[[ Given entries open ]]

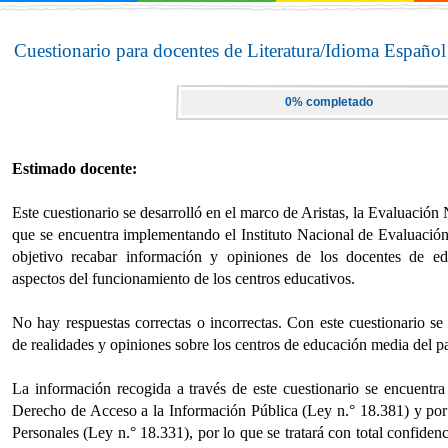
Cuestionario para docentes de Literatura/Idioma Españo
0% completado
Estimado docente:
Este cuestionario se desarrolló en el marco de Aristas, la Evaluació
que se encuentra implementando el Instituto Nacional de Evaluació
objetivo recabar información y opiniones de los docentes de e
aspectos del funcionamiento de los centros educativos.
No hay respuestas correctas o incorrectas. Con este cuestionario se
de realidades y opiniones sobre los centros de educación media del pa
La información recogida a través de este cuestionario se encuentr
Derecho de Acceso a la Información Pública (Ley n.° 18.381) y por
Personales (Ley n.° 18.331), por lo que se tratará con total confide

[[ Given entries closed ]]

--- What is required ---
An exact copy of the entries above is needed, with the pictures removed.

--- Answer to this exercise ---
Cuestionario para docentes de Literatura/Idioma Españo
0% completado
Estimado docente:
Este cuestionario se desarrolló en el marco de Aristas, la Evaluació
que se encuentra implementando el Instituto Nacional de Evaluació
objetivo recabar información y opiniones de los docentes de e
aspectos del funcionamiento de los centros educativos.
No hay respuestas correctas o incorrectas. Con este cuestionario se
de realidades y opiniones sobre los centros de educación media del pa
La información recogida a través de este cuestionario se encuentr
Derecho de Acceso a la Información Pública (Ley n.° 18.381) y por
Personales (Ley n.° 18.331), por lo que se tratará con total confide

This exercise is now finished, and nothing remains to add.